Washington has called on its close ally Israel to do more to reduce harm to civilians in the next phase of the Gaza war, which Israel launched in retribution for an Oct. 7 attack by Hamas fighters who rampaged through towns, killing 1,200 people and seizing 240 hostages according to Israel’s tally. Several Canadians were among the dead.

The U.S. provides significant military aid to Israel, but some progressives on Capitol Hill believe the aid should be conditional.

“I do not think we should be appropriating $10.1 billion for the right-wing, extremist [Benjamin] Netanyahu government to continue its current military approach,” Vermont Sen. Bernie Sanders, an independent who caucuses with the Democrats, said in the chamber on Monday. “What the Netanyahu government is doing is immoral, it is in violation of international law, and the United States should not be complicit in those actions.”

In Tel Aviv, government spokesperson Levy said Israel  was open to “constructive feedback” on reducing harm to civilians as long as the advice is consistent with its aim of destroying Hamas.

U.S. to deliver humanitarian aid

Israel says blame for harm to civilians falls on Hamas fighters who operate among them, including from tunnels below ground that can be destroyed only with huge bombs. Hamas denies this.

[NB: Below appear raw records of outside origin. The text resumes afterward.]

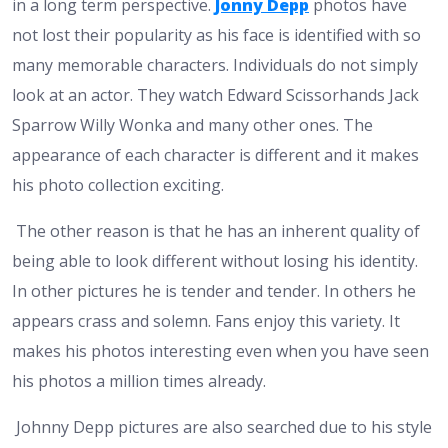
in a long term perspective.
Jonny Depp
photos have
not lost their popularity as his face is identified with so
many memorable characters. Individuals do not simply
look at an actor. They watch Edward Scissorhands Jack
Sparrow Willy Wonka and many other ones. The
appearance of each character is different and it makes
his photo collection exciting.
The other reason is that he has an inherent quality of
being able to look different without losing his identity.
In other pictures he is tender and tender. In others he
appears crass and solemn. Fans enjoy this variety. It
makes his photos interesting even when you have seen
his photos a million times already.
Johnny Depp pictures are also searched due to his style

Since the truce collapsed, Israel has been posting an online map to tell those in Gaza which parts of the enclave to evacuate. The eastern quarter of Khan Younis was marked out on it on Monday, and is home to hundreds of thousands of people, many of whom took flight on foot.

“What civilians should do to stay safe is listen to the instructions that are coming out from our Twitter accounts, from our website, and also to look at the leaflets that are landing in their areas,” Israeli military spokesperson Richard Hecht told reporters on Tuesday.

A young woman waves through a large vehicle's window toward the camera as she sits beside a bearded young man who is looking in the opposite direction.
Released Israeli hostages siblings Maya Regev, left, and Itay Regev, right, arrive to their family home in the city of Herzliya near Tel Aviv late Monday after spending a few days in hospital following their release from captivity by Hamas. (Oren Ziv/AFP/Getty Images)

Gazans say there is no safe place left to go, with remaining towns and shelters already overwhelmed. Israel has continued to bomb the areas where it is telling people to go, including the city of Rafah, next to the Egyptian border south of Khan Younis.

Meanwhile, U.S. aid chief Samantha Power arrived in Egypt’s Sinai Peninsula on Tuesday, where she is expected to announce more than $21 million in additional assistance for the Palestinian people, a U.S. Agency for International Development (USAID) spokesperson told Reuters.

Power arrived in Al Arish with a delivery of 36,000 pounds of food assistance and medical supplies airlifted by the Department of Defence from Jordan and intended for Gaza, USAID spokesperson Jessica Jennings said.